E todos sabemos que os negócios constituem a força que move o “centrão”, que se serve de estratégias de chantagens para atingir seus objetivos, constrangendo os governos a situações extremamente difíceis. Para a saúde o cenário não será simples, já que não existe uma bancada forte na defesa consistente do SUS e do direito universal à saúde. Em situações e temas particulares o assunto merece uma lente mais apurada. Por exemplo, para os direitos sexuais e reprodutivos a situação agora agravou-se, pois a bancada evangélica continua seu crescimento, tendência observada desde 1999, e agora conta com 25% dos deputados, ou seja, 132 deles. No Senado esse contingente também aumentou para 14 senadores. 

Esse cenário talvez delineie uma responsabilidade para a militância sanitária que garanta uma consistente e permanente ação política junto ao Congresso Nacional. Bom lembrar que esta prática do MRS foi essencial na aprovação do capítulo da saúde na Assembleia Constituinte. 

Além da hegemonia masculina, a nossa maioria de pessoas negras na população está longe de ser representada na Casa do Povo, já que entre os eleitos para a 57a legislatura, apenas 5% são identificados como negros e 0,9% indígenas. Mas como nossos passos e lutas vêm de longe, é importante registrar as mudanças mesmo que discretas e muito lentas. Veja que atualmente contamos com 91 deputadas mulheres, 17,7% do total da Casa, sendo duas delas trans. No Senado a bancada tem 11 senadoras. 

Para ampliar a representatividade e o poder político das mulheres vem ganhando força no Congresso a ideia de estabelecimento de participação obrigatória de mulheres nas mesas diretoras da Câmara e do Senado e, nesse sentido, o foco deve ser para o projeto de Luiza Erundina, que trata do assunto. No Senado, a bancada feminina discute formas de garantir ainda nas eleições a paridade de candidaturas.  

Observatório de Análise Política em Saúde (OAPS): O que uma análise sobre a nova configuração do Congresso Nacional pode apontar em termos da relação Legislativo x Executivo, correlação de forças e desafios do governo Lula diante de heranças como o orçamento secreto? 

Ana Costa: Com o orçamento secreto, os deputados ganharam o poder de fazer negócios, definir políticas e avançar nas funções do Executivo, comprometendo especialmente dois setores, o da saúde e o da educação. A invasão bárbara que resulta desta manobra compromete a democracia e mutila princípios da Constituição. O Governo jogou alto com o foco nas eleições e entregou-se de joelhos à Câmara, criando as tais emendas de relator. 

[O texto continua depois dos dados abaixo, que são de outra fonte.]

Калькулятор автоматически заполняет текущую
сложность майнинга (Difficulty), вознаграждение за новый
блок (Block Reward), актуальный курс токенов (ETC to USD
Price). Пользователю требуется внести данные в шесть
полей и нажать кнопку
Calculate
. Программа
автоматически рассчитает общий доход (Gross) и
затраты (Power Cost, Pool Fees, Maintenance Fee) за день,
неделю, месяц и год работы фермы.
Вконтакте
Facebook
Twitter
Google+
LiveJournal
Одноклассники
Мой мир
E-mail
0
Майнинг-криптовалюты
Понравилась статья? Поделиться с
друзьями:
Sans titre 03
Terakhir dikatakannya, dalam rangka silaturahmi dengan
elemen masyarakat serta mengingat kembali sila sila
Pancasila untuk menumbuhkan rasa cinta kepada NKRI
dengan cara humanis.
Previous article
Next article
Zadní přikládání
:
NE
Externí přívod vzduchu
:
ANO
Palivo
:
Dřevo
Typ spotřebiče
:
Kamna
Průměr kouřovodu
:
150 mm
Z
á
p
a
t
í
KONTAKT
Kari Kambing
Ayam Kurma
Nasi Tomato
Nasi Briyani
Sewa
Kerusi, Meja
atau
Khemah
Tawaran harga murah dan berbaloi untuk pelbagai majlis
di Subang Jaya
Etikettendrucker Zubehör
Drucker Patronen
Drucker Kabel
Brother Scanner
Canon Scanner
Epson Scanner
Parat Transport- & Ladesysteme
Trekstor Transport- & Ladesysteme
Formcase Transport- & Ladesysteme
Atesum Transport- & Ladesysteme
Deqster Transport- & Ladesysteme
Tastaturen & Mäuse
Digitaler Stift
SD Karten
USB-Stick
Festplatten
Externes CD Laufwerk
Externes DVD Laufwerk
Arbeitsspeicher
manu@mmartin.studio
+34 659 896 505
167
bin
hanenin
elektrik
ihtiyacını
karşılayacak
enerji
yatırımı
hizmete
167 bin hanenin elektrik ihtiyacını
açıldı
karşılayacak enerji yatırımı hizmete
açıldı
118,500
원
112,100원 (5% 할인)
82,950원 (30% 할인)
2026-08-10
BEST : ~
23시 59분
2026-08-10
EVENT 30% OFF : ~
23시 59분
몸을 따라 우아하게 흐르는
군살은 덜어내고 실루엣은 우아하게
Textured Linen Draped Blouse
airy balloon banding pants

Embora o Supremo Tribunal Federal tenha declarado a inconstitucionalidade destas emendas, sob francas ameaças e chantagens de deputados, rapidamente vestido de roupagem nova, mas igualmente nocivo, surge um novo mecanismo de emendas já com a anuência do governo eleito Lula, negociado no bojo da chamada PEC da Transição – que era essencial para o cumprimento de promessas eleitorais almejadas para bancar o Bolsa Família e outros programas sociais. 

De quebra, salta para as algibeiras do governo o mesmo “centrão” que criou e manobrou pela criação do orçamento secreto, agora na base do novo governo, e que certamente irá jogar buscando manter Lula sob suas rédeas. Nos resta apostar na Política.